SUPPLIED RECORDS:
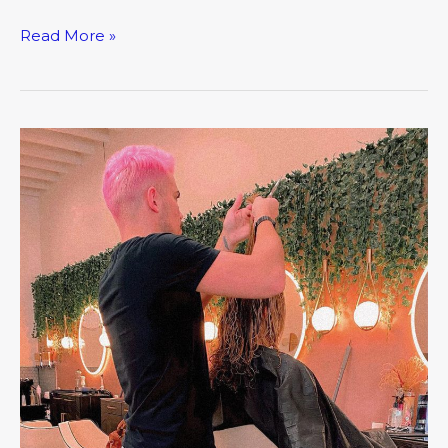
Read More »
March:
Closer
Look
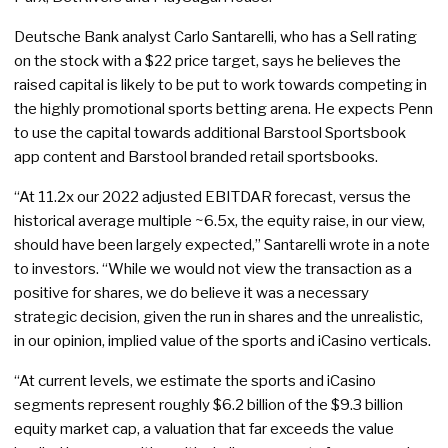
Deutsche Bank analyst Carlo Santarelli, who has a Sell rating
on the stock with a $22 price target, says he believes the
raised capital is likely to be put to work towards competing in
the highly promotional sports betting arena. He expects Penn
to use the capital towards additional Barstool Sportsbook
app content and Barstool branded retail sportsbooks.
“At 11.2x our 2022 adjusted EBITDAR forecast, versus the
historical average multiple ~6.5x, the equity raise, in our view,
should have been largely expected,” Santarelli wrote in a note
to investors. “While we would not view the transaction as a
positive for shares, we do believe it was a necessary
strategic decision, given the run in shares and the unrealistic,
in our opinion, implied value of the sports and iCasino verticals.
“At current levels, we estimate the sports and iCasino
segments represent roughly $6.2 billion of the $9.3 billion
equity market cap, a valuation that far exceeds the value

TASK: Retype exactly the lines above, from the one with "the highly promotional" through the one with "estimate the sports and iCasino", inclusive.

FINISHED TASK:
the highly promotional sports betting arena. He expects Penn
to use the capital towards additional Barstool Sportsbook
app content and Barstool branded retail sportsbooks.
“At 11.2x our 2022 adjusted EBITDAR forecast, versus the
historical average multiple ~6.5x, the equity raise, in our view,
should have been largely expected,” Santarelli wrote in a note
to investors. “While we would not view the transaction as a
positive for shares, we do believe it was a necessary
strategic decision, given the run in shares and the unrealistic,
in our opinion, implied value of the sports and iCasino verticals.
“At current levels, we estimate the sports and iCasino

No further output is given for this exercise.